Sobre los adoquines que rodean los dos grandes galpones del puerto –que suelen usarse como refugio cuando las crecidas inundan– aún se ven los antiguos rieles del primer Ferrocarril Entrerriano. Además de los que van a pescar, están aquellos que simplemente hicieron los nueve kilómetros que separa el barrio con la localidad de Gualeguay para mirar el atardecer desde la margen el río, tomando mates dentro de los autos o sentados al manubrio de una moto.
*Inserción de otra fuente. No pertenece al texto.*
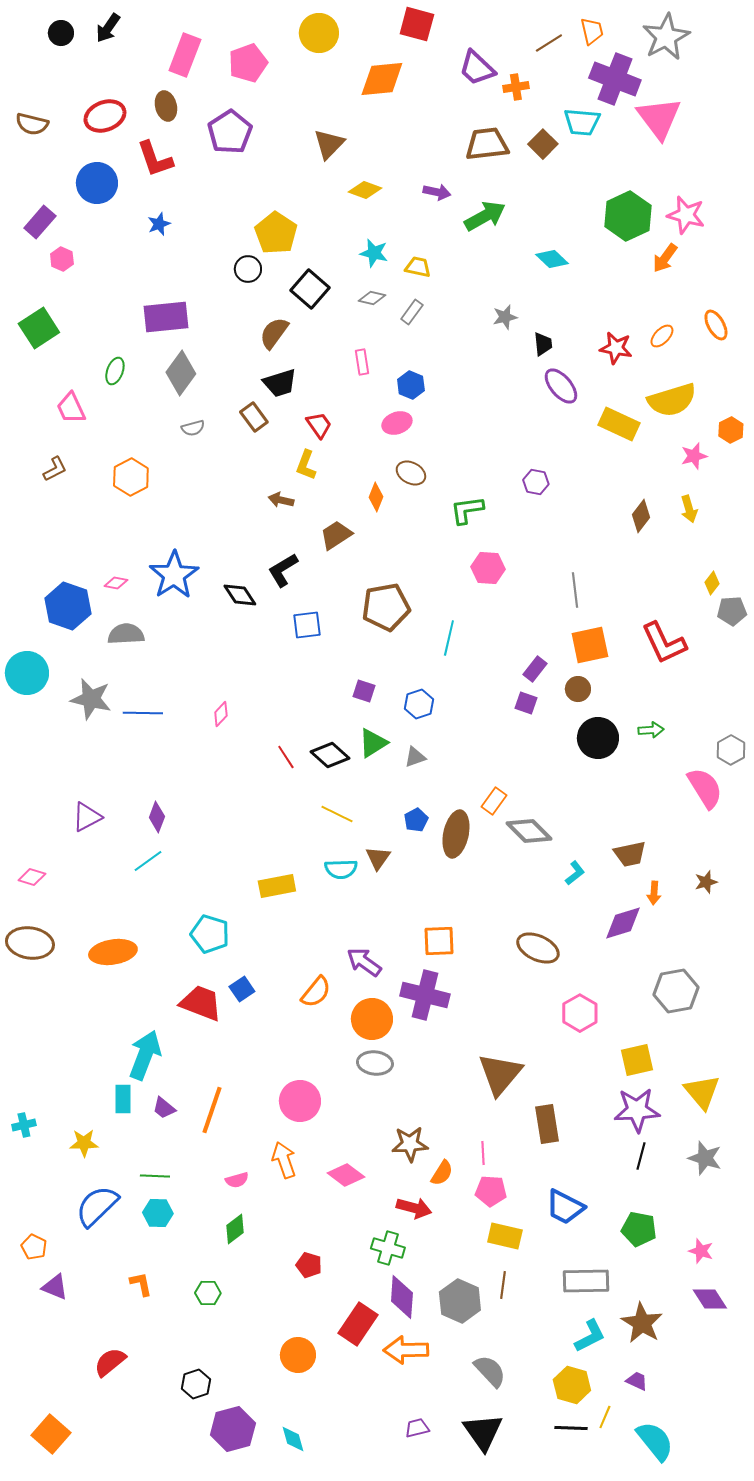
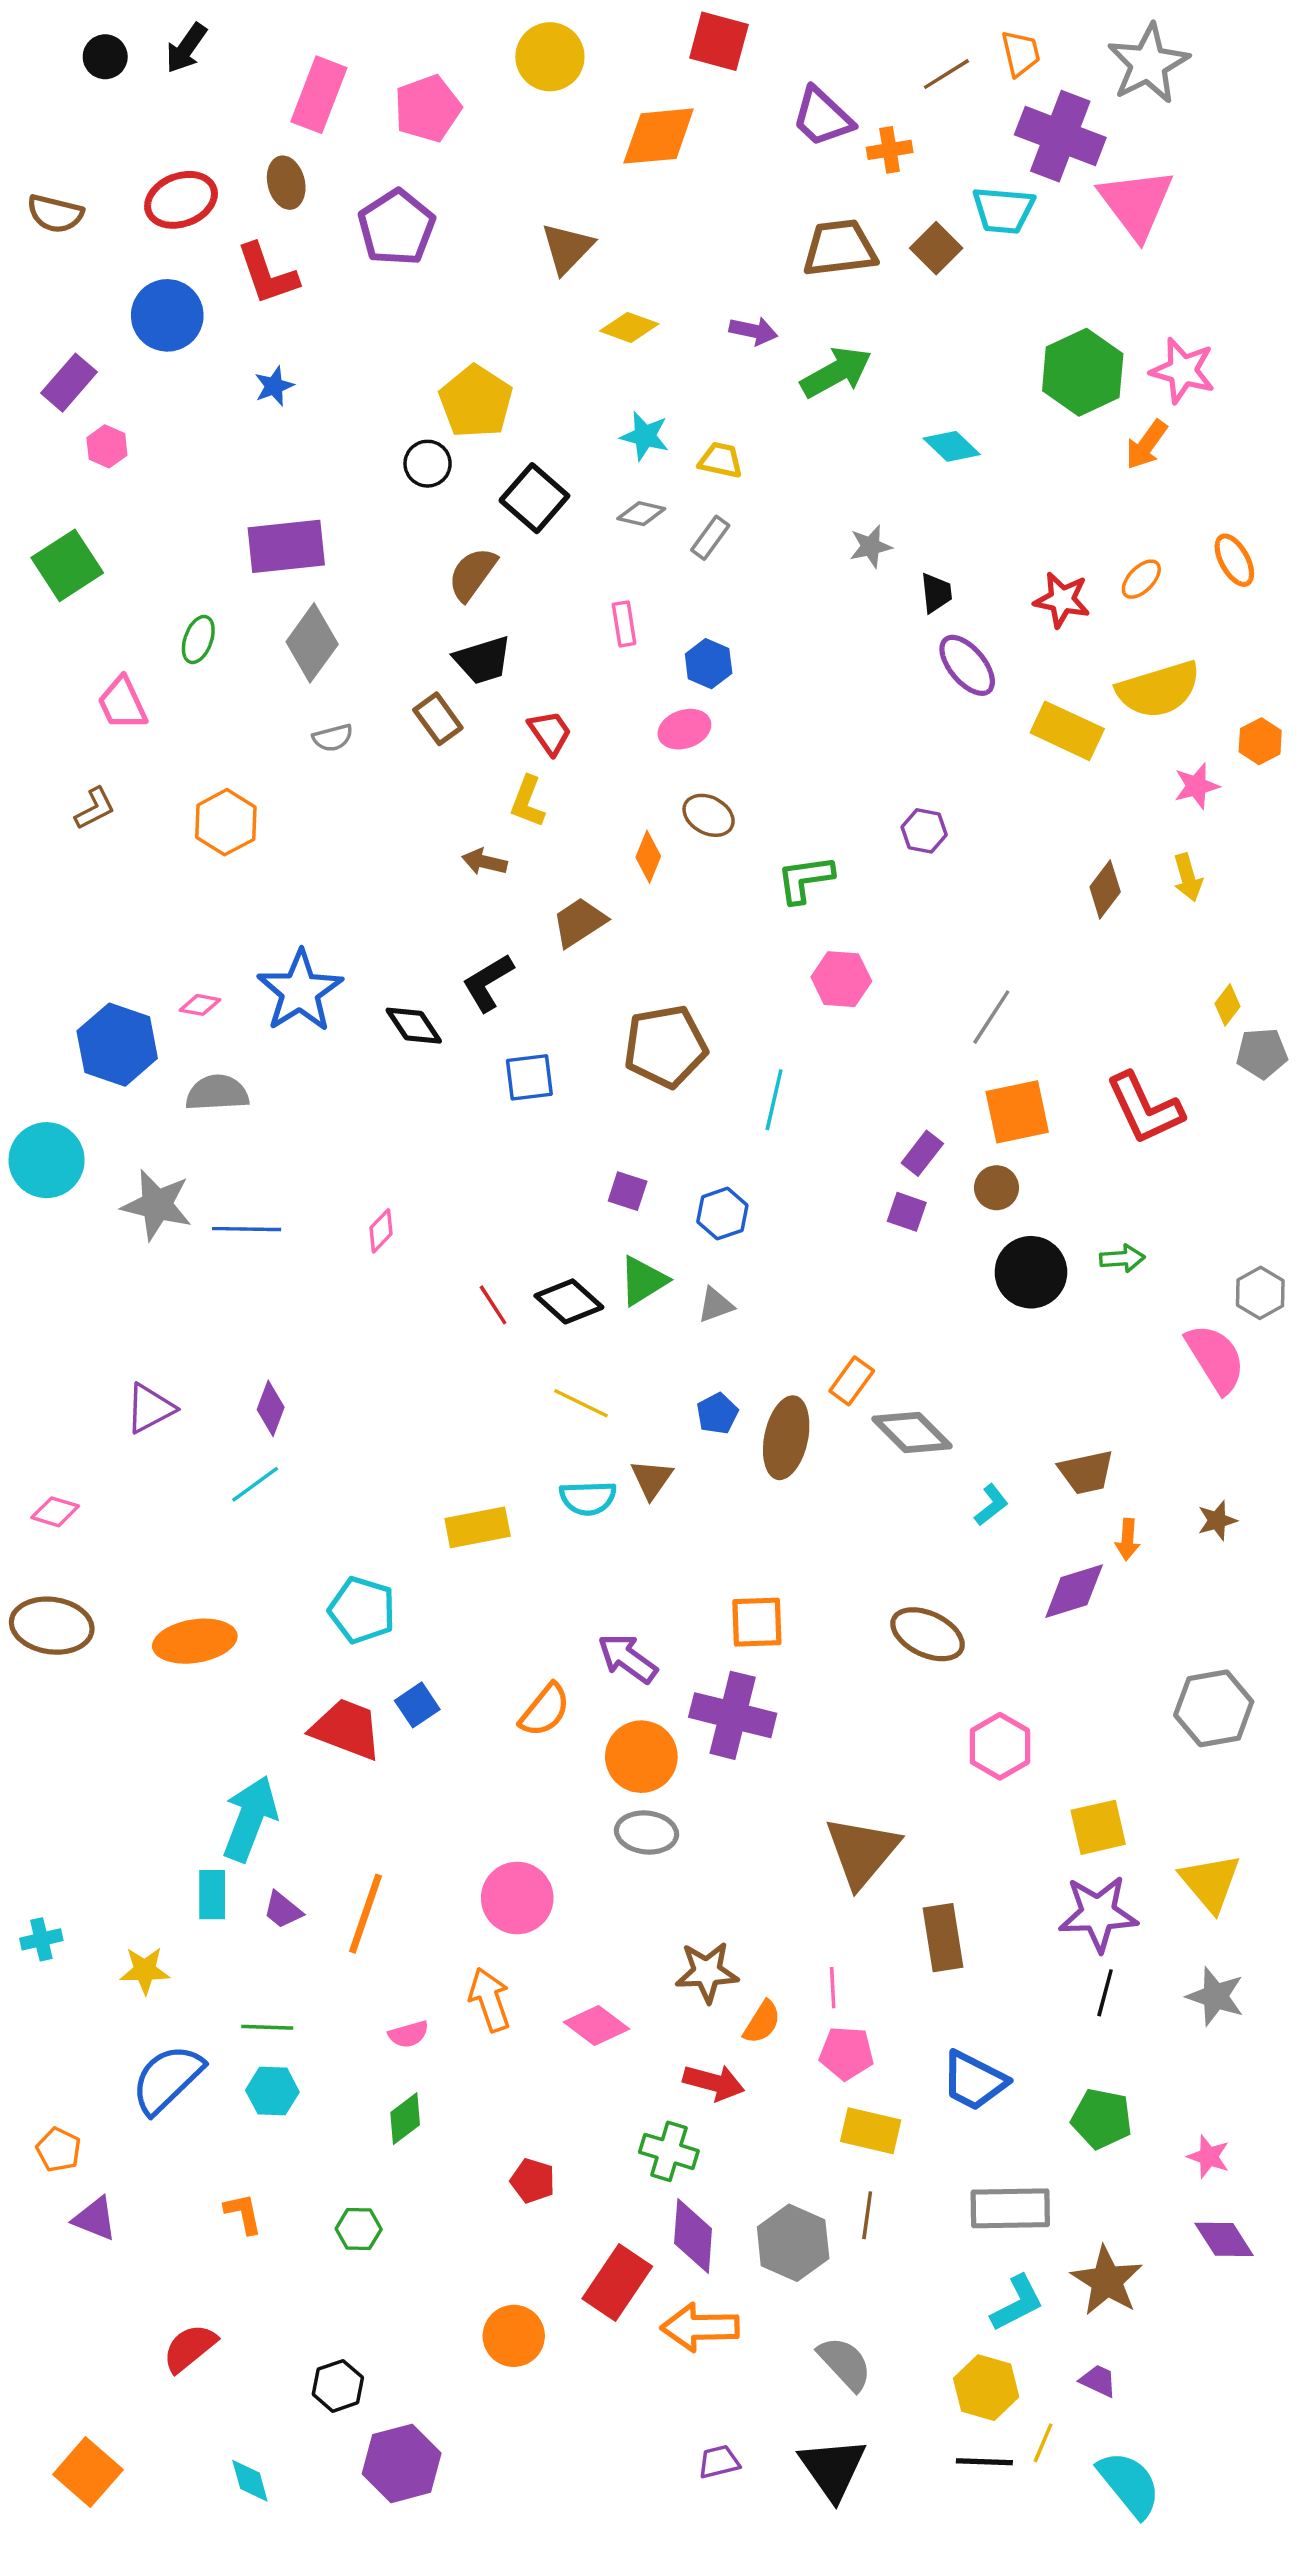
gray line: (575, 590) -> (991, 1017), turned 40
gray hexagon: (676, 991) -> (1214, 1708), moved
cyan diamond: (293, 1439) -> (250, 2481), moved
La historia escrita dice que ese paraje, por el que ahora caminan unos amigos sin apuro rumbo a la carnicería, fue fundado por Pedro y Domingo Ruiz en 1750. Y también que llegó a ser el tercer puerto de la provincia de Entre Ríos. A mediados del siglo XIX tenía un movimiento importante y fue entonces que llegaron hasta él las vías del ferrocarril (la estación es de 1864). Hubo saladeros para el ganado de la zona y una fábrica de jabones de 1900, que funcionaron en galpones hoy semiderruidos. La poca profundidad del Gualeguay fue la causa de que ese pasado de esplendor económico quedara atrás, cuando los barcos comenzaron a ser más grandes. El puerto es apto para todo tipo de embarcaciones de hasta nueve pies de calado. «No hay colectivos hacia Gualeguay; estamos aislados», informa una mujer consultada por 170 Escalones. «La única manera de ir es en remís, que están cobrando unos 250 pesos o más el viaje» agrega, resignada. Por eso, cuando hay que recorrer ese camino de más de 300 años recientemente asfaltado hacia la ciudad, los habitantes del puerto se asocian para compartir vehículo.
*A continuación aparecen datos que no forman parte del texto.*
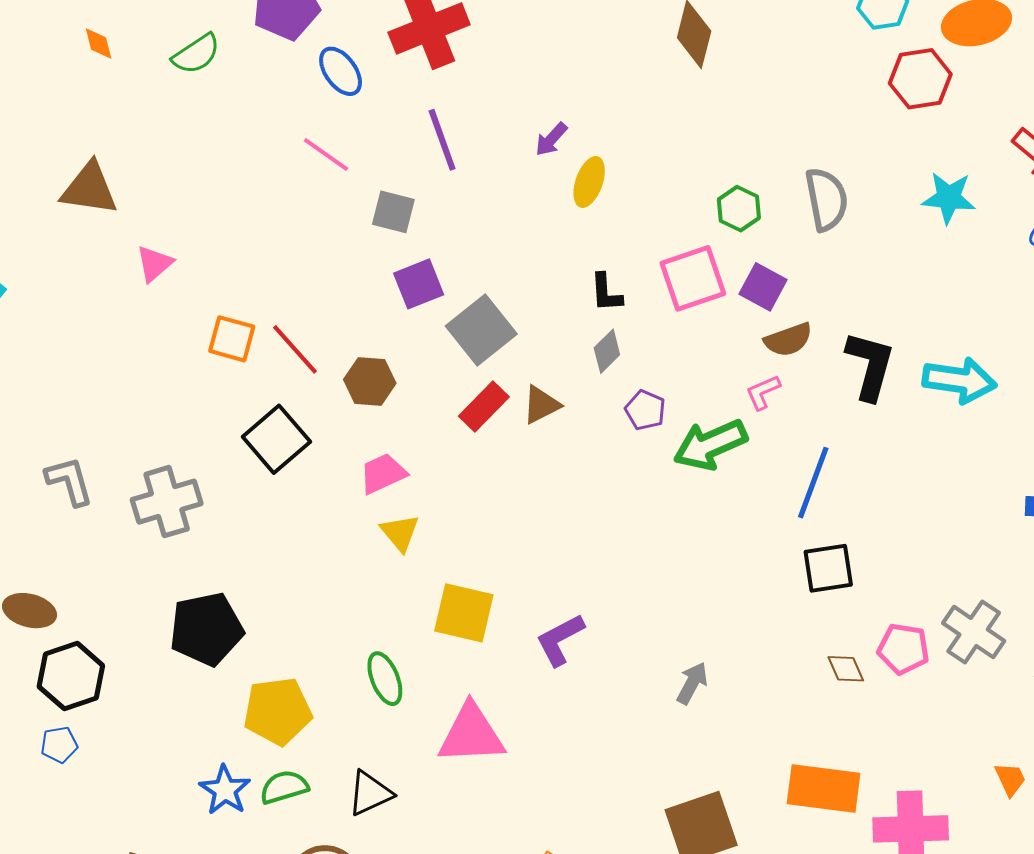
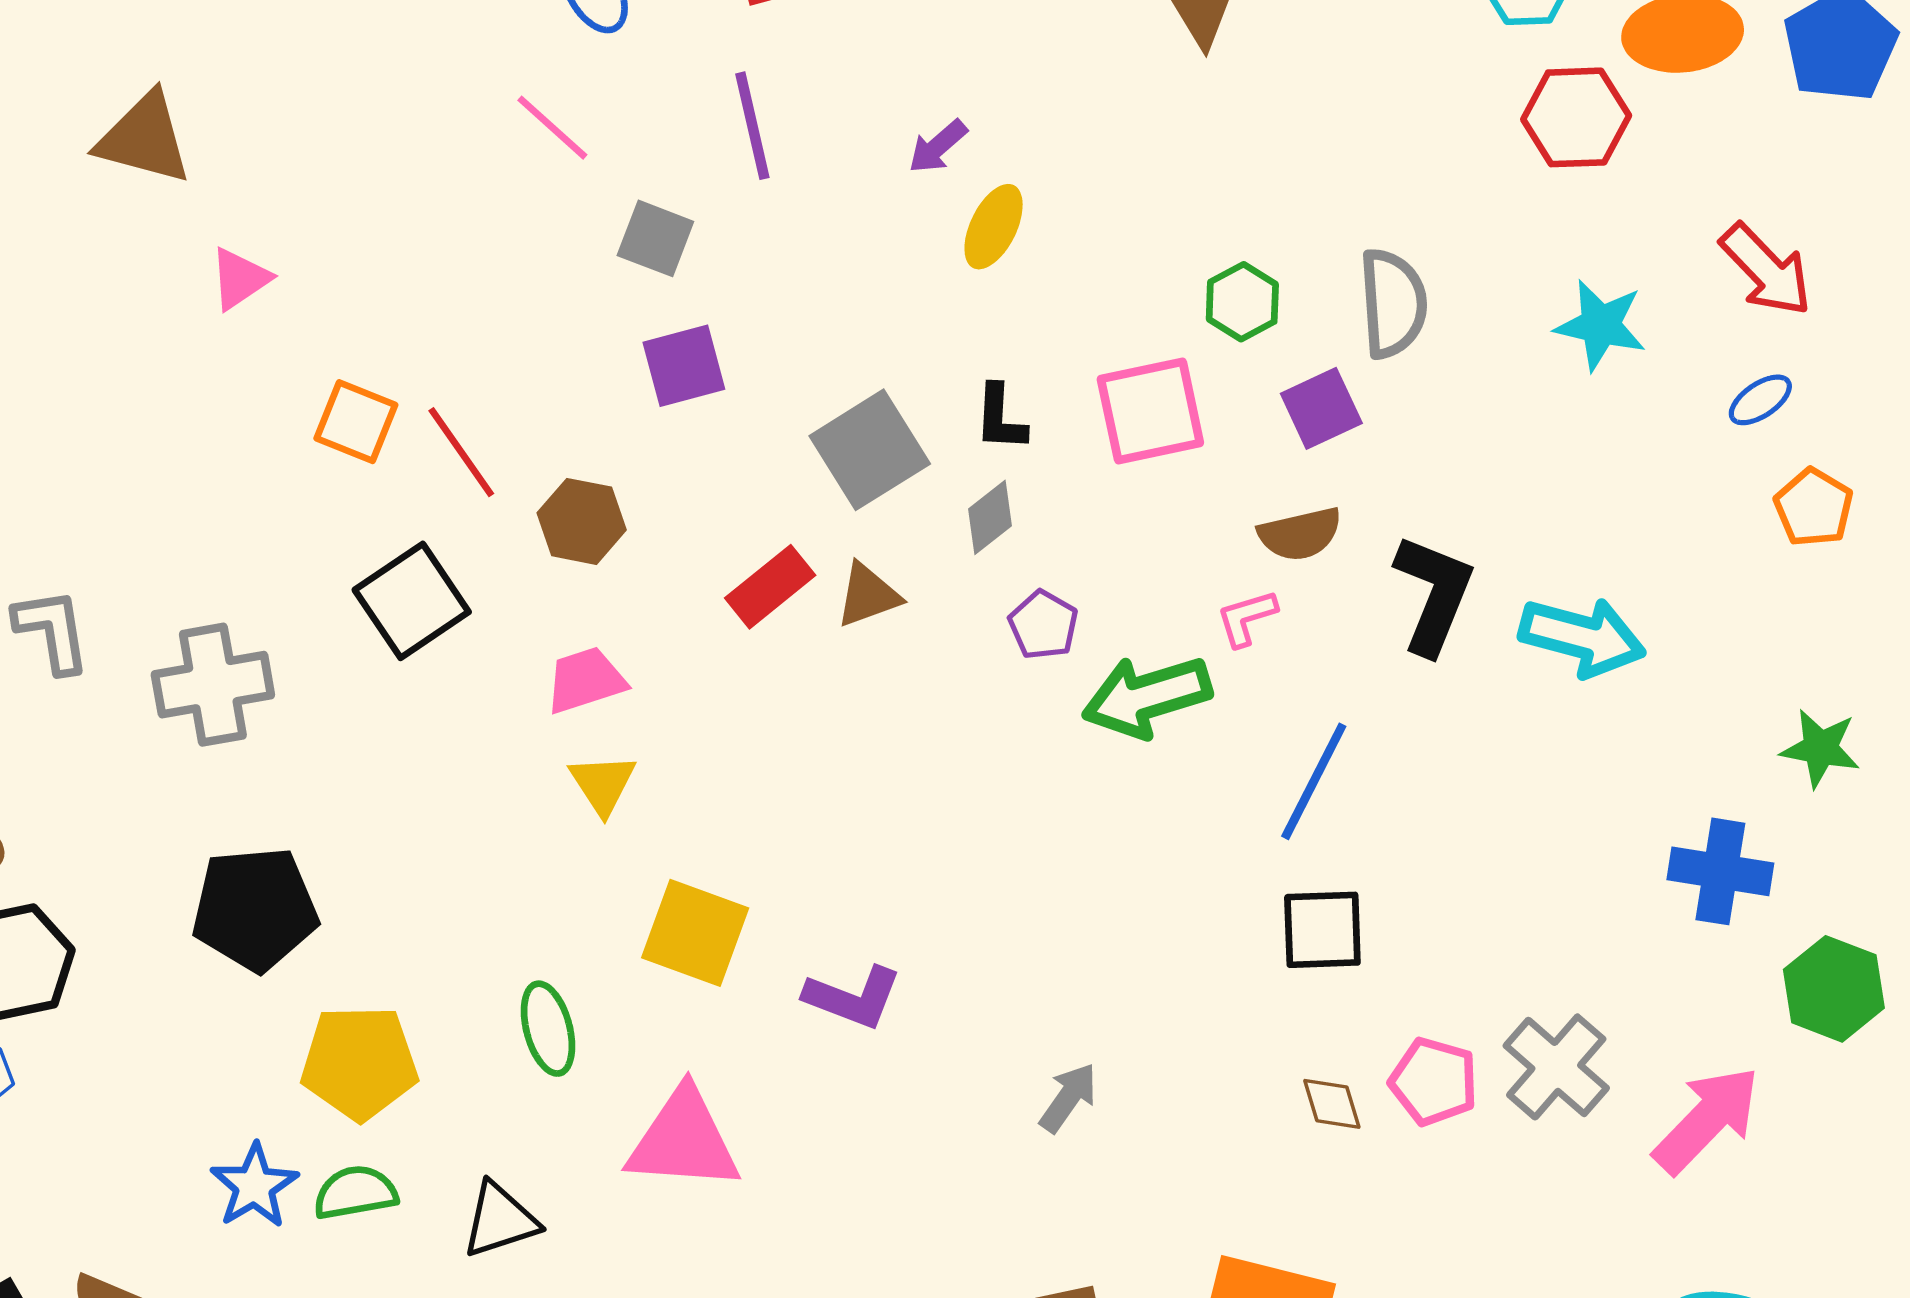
purple square: (763, 287) -> (1321, 408), moved, turned 30
gray square: (481, 330) -> (870, 450), moved
purple L-shape: (560, 640) -> (853, 997), turned -138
Don Cejas se asoma a la puerta de la despensa La Betty para entregar el pedido de un termo con agua caliente. Hace más de cuarenta años, desde que se mudó del Tigre donde era lanchero, Cejas vive en una de las casas más antiguas de esas nueve manzanas. Norma, en cambio, hace menos de un lustro que puso el bar frente a la comisaría. Por la noche se arma guitarreada mientras se juega al truco o al pool; aunque, por ahora, todo permanece en calma en la previa al crepúsculo.
Cae la tarde. El muelle y la costa se vacían de visitantes. Los que fueron hasta ahí por un rato de sosiego vuelven por donde llegaron. Quedan los pobladores del caserío en el que nació el poeta Juan Laurentino Ortíz en 1896, concentrados en sus tareas domésticas, en sus conversaciones orilleras, en sus mundos de pesca, anclados en el tiempo de ese antiguo paraje entrerriano.